(Londres) La militante écologiste suédoise Greta Thunberg a été arrêtée mardi à Londres pendant une manifestation en marge d’une conférence sur le pétrole et le gaz, où elle dénonçait les accords entre le secteur et les responsables politiques.

Plusieurs centaines de manifestants écologistes ont perturbé le premier jour de l’Energy Intelligence Forum, un évènement rassemblant pendant trois jours dans la capitale britannique de hauts dirigeants de l’industrie pétrolière et gazière.

La militante, âgée de vingt ans, a été interpellée en milieu de journée. Elle est coutumière d’actions de blocage, comme à Malmö en Suède, ce qui lui avait valu une amende il y a quelques jours.

En janvier, elle avait été emmenée de force par des policiers hors d’une manifestation contre le recours au charbon en Allemagne.

Dans un communiqué, la police de Londres, sans faire de référence à l’illustre militante écologiste, s’est contentée d’évoquer 20 arrestations pour obstruction de la voie publique.

« Derrière ces portes closes […] des politiciens sans carrure concluent des accords et des compromis avec les lobbyistes du secteur destructeur des combustibles fossiles », avait dénoncé en début de matinée, au cours d’une conférence de presse, Greta Thunberg.

« Nous devons leur répondre »

Les manifestants « qui étaient au coin de la rue ce matin, nous devons leur répondre […] Je pense que ces sociétés, les majors pétrolières et gazières, nous avons tous les atouts, les finances, les personnes pour pouvoir être au cœur de cette transition », a assuré le PDG de TotalEnergies Patrick Pouyanné, qui s’exprimait à la conférence mardi en fin d’après-midi.

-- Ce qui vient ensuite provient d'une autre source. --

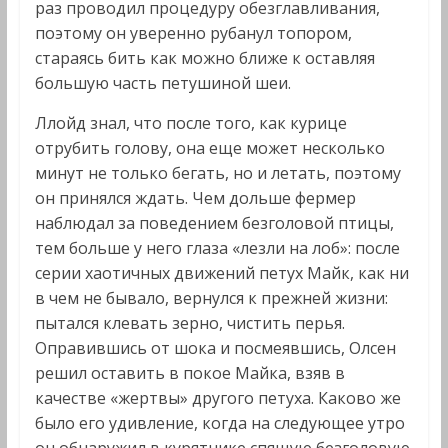
раз проводил процедуру обезглавливания,
поэтому он уверенно рубанул топором,
стараясь бить как можно ближе к оставляя
большую часть петушиной шеи.
Ллойд знал, что после того, как курице
отрубить голову, она еще может несколько
минут не только бегать, но и летать, поэтому
он принялся ждать. Чем дольше фермер
наблюдал за поведением безголовой птицы,
тем больше у него глаза «лезли на лоб»: после
серии хаотичных движений петух Майк, как ни
в чем не бывало, вернулся к прежней жизни:
пытался клевать зерно, чистить перья.
Оправившись от шока и посмеявшись, Олсен
решил оставить в покое Майка, взяв в
качестве «жертвы» другого петуха. Каково же
было его удивление, когда на следующее утро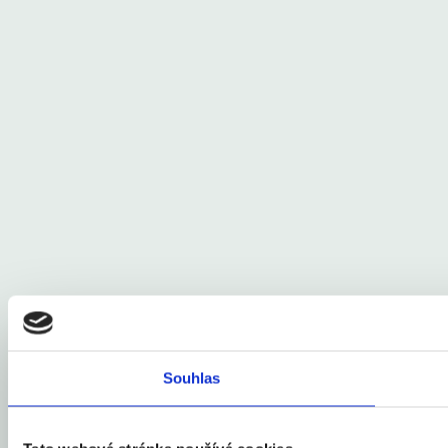
Souhlas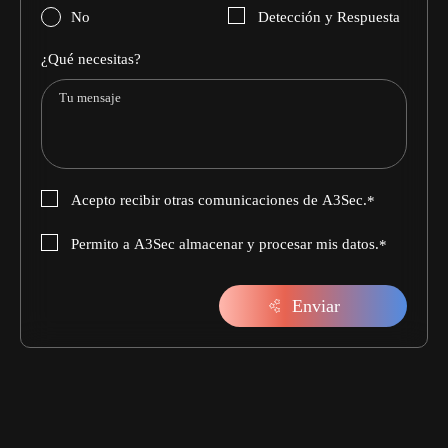
No
Detección y Respuesta
¿Qué necesitas?
Acepto recibir otras comunicaciones de A3Sec.
*
Permito a A3Sec almacenar y procesar mis datos.
*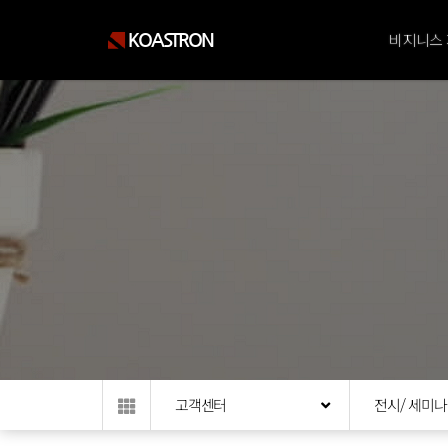
KOASTRON
비지니스
고객센터
전시/ 세미나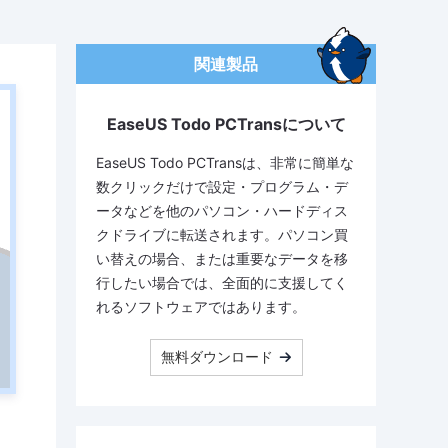
関連製品
EaseUS Todo PCTransについて
EaseUS Todo PCTransは、非常に簡単な
数クリックだけで設定・プログラム・デ
ータなどを他のパソコン・ハードディス
クドライブに転送されます。パソコン買
い替えの場合、または重要なデータを移
行したい場合では、全面的に支援してく
れるソフトウェアではあります。
無料ダウンロード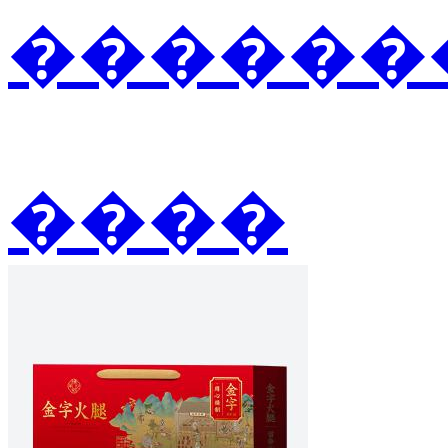
�������
����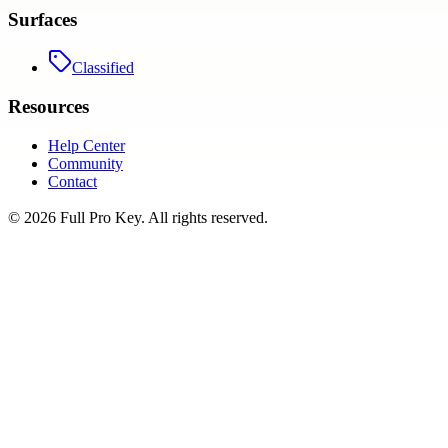
Surfaces
Classified
Resources
Help Center
Community
Contact
©
2026
Full Pro Key
. All rights reserved.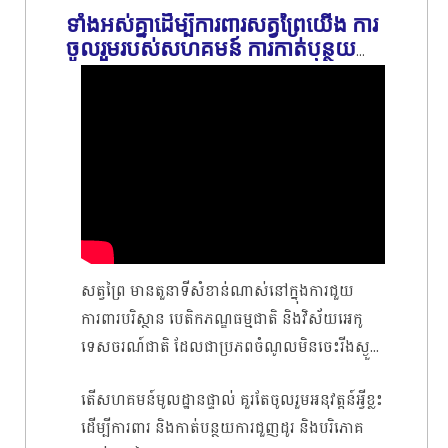
ទាំងអស់គ្នាដើម្បីការពារសត្វព្រៃយើង ការ
ចូលរួមរបស់សហគមន៍ ការកាត់បន្ថយ
ការជួញដូរ និងបរិភោគសាច់សត្វព្រៃ
សត្វព្រៃ មានតួនាទីសំខាន់ណាស់នៅក្នុងការជួយ
ការពារបរិស្ថាន បេតិកភណ្ឌធម្មជាតិ និងវិស័យអេកូ
ទេសចរណ៍ជាតិ ដែលជាប្រភពចំណូលមិនចេះរីងស្ងួត
របស់បងប្អូនសហគមន៍មូលដ្ឋាន និងសេដ្ឋកិច្ចជាតិ។
តើសហគមន៍មូលដ្ឋានផ្ទាល់ គួរតែចូលរួមអនុវត្តន៍អ្វីខ្លះ
ដើម្បីការពារ និងកាត់បន្ថយការជួញដូរ និងបរិភោគ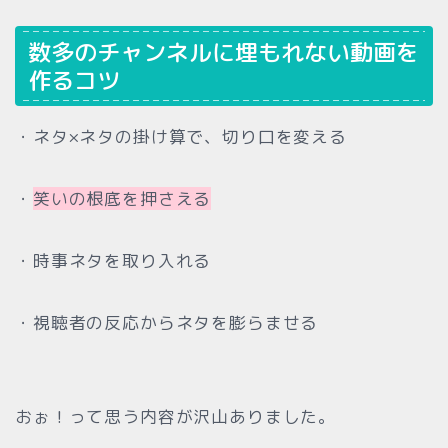
数多のチャンネルに埋もれない動画を
作るコツ
・ネタ×ネタの掛け算で、切り口を変える
・
笑いの根底を押さえる
・時事ネタを取り入れる
・視聴者の反応からネタを膨らませる
おぉ！って思う内容が沢山ありました。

Malgré les appels à réduire les énergies fossiles, TotalEnergies avait annoncé fin septembre qu’il comptait « augmenter sa production d’hydrocarbures de 2 à 3 % par an sur les cinq prochaines années », tout en assurant vouloir maintenir « le cap de sa stratégie multi-énergies équilibrée » avec sa forte croissance dans l’électricité renouvelable.

« Nous devons contribuer à la lutte contre le changement climatique », mais pas en arrêtant immédiatement les hydrocarbures « parce que dans la vraie vie, les gens utilisent du pétrole et du gaz tous les jours »,  a ajouté M. Pouyanné, qui s’exprimait en anglais.

Au son d’une cinquantaine de tambours, les manifestants avaient scandé pendant la matinée « arrêtez le pétrole, arrêtez le gaz ! » ou encore « rien ne peut nous arrêter, un autre monde est possible ! ».

« J’ai six petits-enfants. Je fais des cauchemars en pensant à l’avenir qu’ils auront », a dit Doro Marden, une retraitée londonienne de 75 ans.

Le patron de la compagnie pétrolière saoudienne Aramco, Amin Nasser, a réaffirmé au cours de la conférence que « de nouveaux investissements » dans les hydrocarbures étaient nécessaires pour contrer le déclin des champs pétrolifères vieillissants.

Lobbyistes

Quant à Wael Sawan, le patron de Shell, il a fait valoir que sa compagnie essayait d’« assurer la sécurité énergétique ». Mais, en même temps, a-t-il ajouté, « nous voulons être un acteur de la transition énergétique en investissant entre 10 et 15 milliards de dollars au cours des trois prochaines années ».

M. Sawan s’exprimait par lien vidéo, n’ayant pas pu accéder à l’hôtel en raison de la manifestation.  

Shell était revenu en juin sur son engagement de réduire sa production de brut de 1 à 2 % par an, suscitant l’ire des écologistes.

Les manifestants mardi ont aussi dénoncé le fait que le président de la COP28, la conférence annuelle des Nations unies sur le climat prévue pour se dérouler du 30 novembre au 12 décembre à Dubaï, ne soit autre que le patron de la compagnie pétrolière des Émirats arabes unis, Sultan al-Jaber.

« Nous savons que les lobbyistes des énergies fossiles corrompent les procédures des COP depuis des décennies », a ainsi fait valoir avant son arrestation Greta Thunberg, pour qui le choix de ce président « montre très, très clairement » le manque d’ambition de sommets qui ne peuvent pas selon elle « conduire à une réduction drastique des émissions de CO2 ».